- _WHAT IS EXPECTED_: Start the copy at the line containing "Training Technical Support" and run it through the last line of the records. Repeat each line exactly; omit pictures.

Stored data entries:
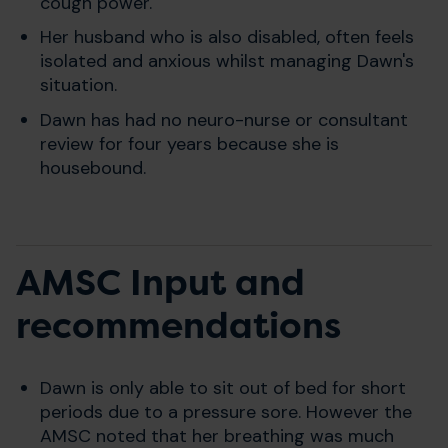
cough power.
Her husband who is also disabled, often feels
isolated and anxious whilst managing Dawn's
situation.
Dawn has had no neuro-nurse or consultant
review for four years because she is
housebound.
AMSC Input and
recommendations
Dawn is only able to sit out of bed for short
periods due to a pressure sore. However the
AMSC noted that her breathing was much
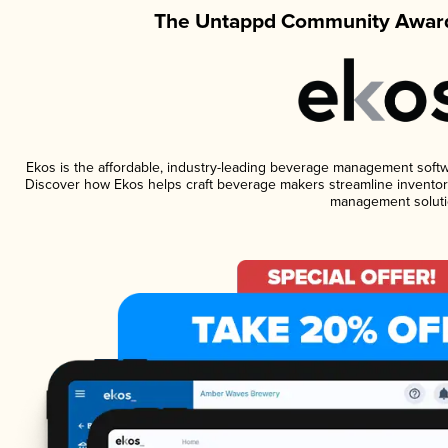
The Untappd Community Award
Ekos is the affordable, industry-leading beverage management software
Discover how Ekos helps craft beverage makers streamline inventory
management soluti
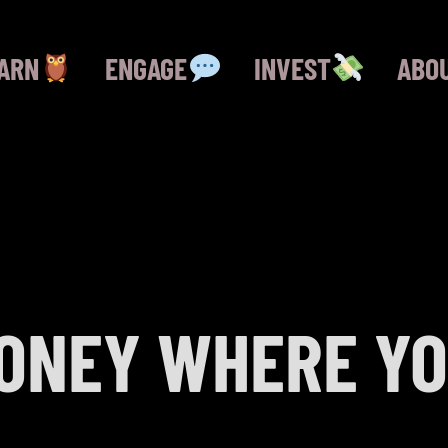
ARN
ENGAGE
INVEST
ABO
ONEY WHERE YO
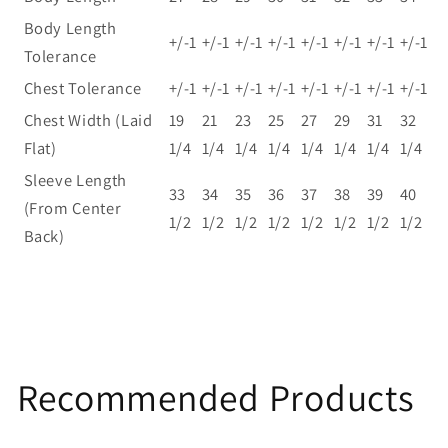
Body Length
+/-1
+/-1
+/-1
+/-1
+/-1
+/-1
+/-1
+/-1
Tolerance
Chest Tolerance
+/-1
+/-1
+/-1
+/-1
+/-1
+/-1
+/-1
+/-1
Chest Width (Laid
19
21
23
25
27
29
31
32
Flat)
1/4
1/4
1/4
1/4
1/4
1/4
1/4
1/4
Sleeve Length
33
34
35
36
37
38
39
40
(From Center
1/2
1/2
1/2
1/2
1/2
1/2
1/2
1/2
Back)
Recommended Products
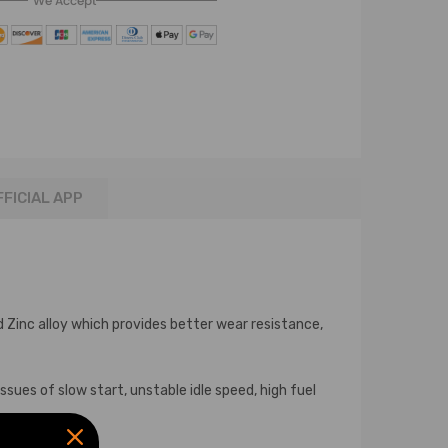
We Accept
FFICIAL APP
Zinc alloy which provides better wear resistance,
sues of slow start, unstable idle speed, high fuel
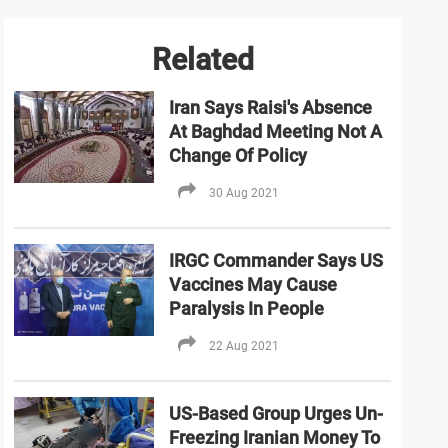
Related
Iran Says Raisi's Absence
At Baghdad Meeting Not A
Change Of Policy
30 Aug 2021
IRGC Commander Says US
Vaccines May Cause
Paralysis In People
22 Aug 2021
US-Based Group Urges Un-
Freezing Iranian Money To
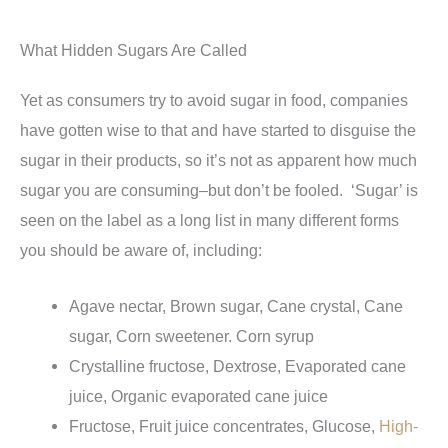
What Hidden Sugars Are Called
Yet as consumers try to avoid sugar in food, companies
have gotten wise to that and have started to disguise the
sugar in their products, so it’s not as apparent how much
sugar you are consuming–but don’t be fooled. ‘Sugar’ is
seen on the label as a long list in many different forms
you should be aware of, including:
Agave nectar, Brown sugar, Cane crystal, Cane
sugar, Corn sweetener. Corn syrup
Crystalline fructose, Dextrose, Evaporated cane
juice, Organic evaporated cane juice
Fructose, Fruit juice concentrates, Glucose,
High-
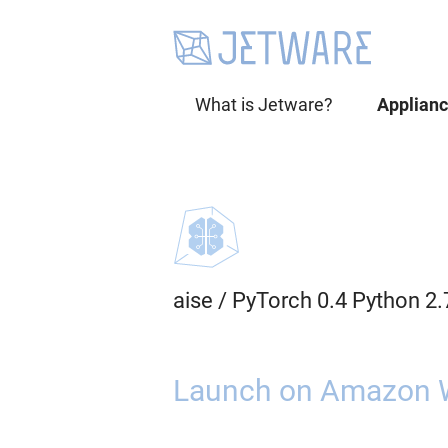
What is Jetware?
Applian
aise
/
PyTorch 0.4 Python 2
Launch on Amazon 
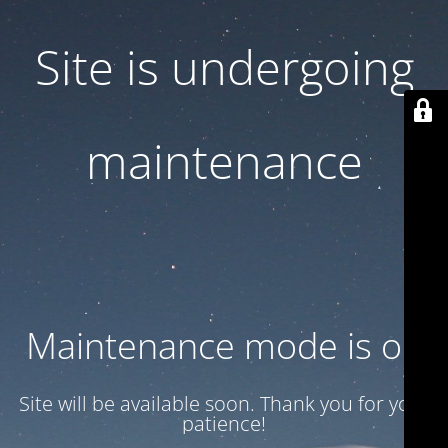
Site is undergoing
maintenance
Maintenance mode is on
Site will be available soon. Thank you for your
patience!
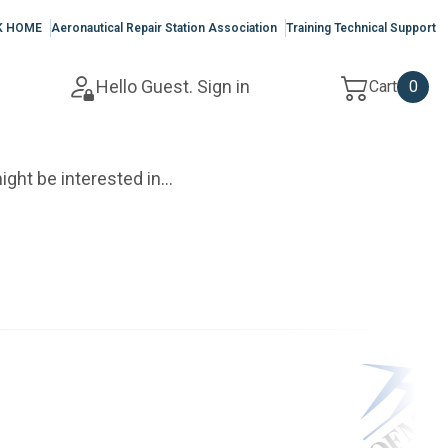
K HOME
Aeronautical Repair Station Association
Training Technical Support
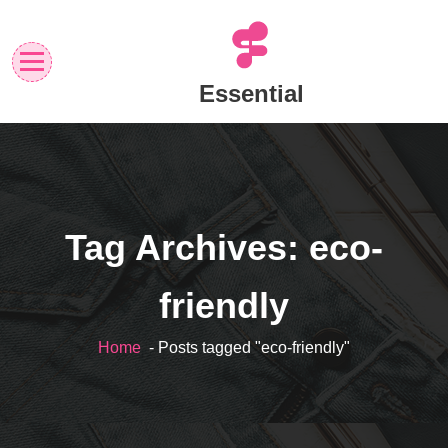
Skip
to
content
Essential
Tag Archives: eco-
friendly
Home
- Posts tagged "eco-friendly"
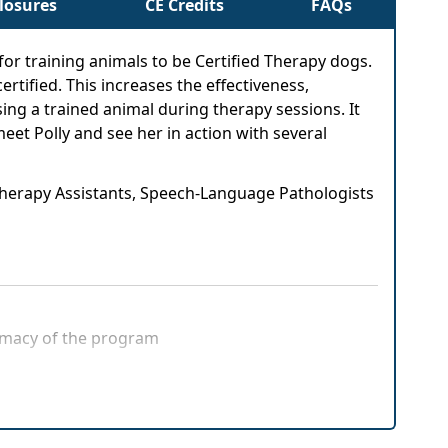
closures
CE Credits
FAQs
or training animals to be Certified Therapy dogs.
rtified. This increases the effectiveness,
sing a trained animal during therapy sessions. It
eet Polly and see her in action with several
 Therapy Assistants, Speech-Language Pathologists
timacy of the program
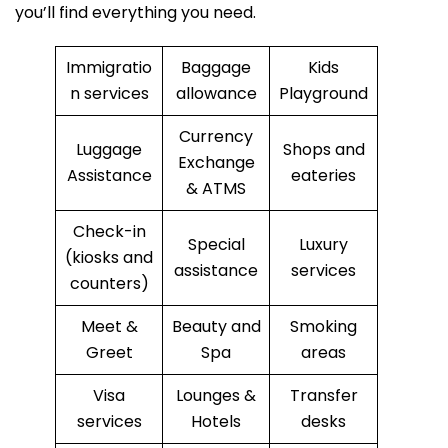
you’ll find everything you need.
Immigratio
Baggage
Kids
n services
allowance
Playground
Currency
Luggage
Shops and
Exchange
Assistance
eateries
& ATMS
Check-in
Special
Luxury
(kiosks and
assistance
services
counters)
Meet &
Beauty and
Smoking
Greet
Spa
areas
Visa
Lounges &
Transfer
services
Hotels
desks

- _ANSWER BELOW_:
Training Technical Support
Skip
to
content
Essential
Tag Archives: eco-
friendly
Home
- Posts tagged "eco-friendly"
closures
CE Credits
FAQs
or training animals to be Certified Therapy dogs.
rtified. This increases the effectiveness,
sing a trained animal during therapy sessions. It
eet Polly and see her in action with several
 Therapy Assistants, Speech-Language Pathologists
timacy of the program
you’ll find everything you need.
Immigratio
Baggage
Kids
n services
allowance
Playground
Currency
Luggage
Shops and
Exchange
Assistance
eateries
& ATMS
Check-in
Special
Luxury
(kiosks and
assistance
services
counters)
Meet &
Beauty and
Smoking
Greet
Spa
areas
Visa
Lounges &
Transfer
services
Hotels
desks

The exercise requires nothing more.